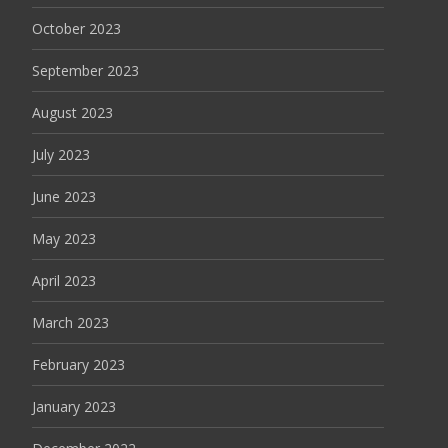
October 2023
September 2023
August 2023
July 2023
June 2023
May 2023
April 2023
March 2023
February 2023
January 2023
-=-=-=-=-
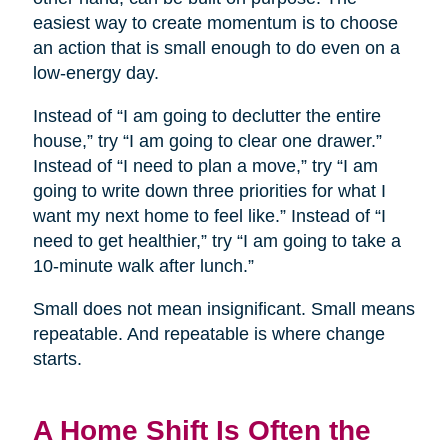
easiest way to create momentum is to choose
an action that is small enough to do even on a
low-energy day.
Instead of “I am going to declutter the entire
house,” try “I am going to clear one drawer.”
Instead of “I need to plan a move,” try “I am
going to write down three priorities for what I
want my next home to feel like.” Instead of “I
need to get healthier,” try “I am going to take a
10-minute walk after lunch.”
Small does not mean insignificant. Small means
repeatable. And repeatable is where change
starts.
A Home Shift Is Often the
-=-=-=-=-
** PROBLEM **
The expected answer is each line of the records above that includes the string "Instead".

** YOUR SOLUTION **
Instead of “I am going to declutter the entire
Instead of “I need to plan a move,” try “I am
want my next home to feel like.” Instead of “I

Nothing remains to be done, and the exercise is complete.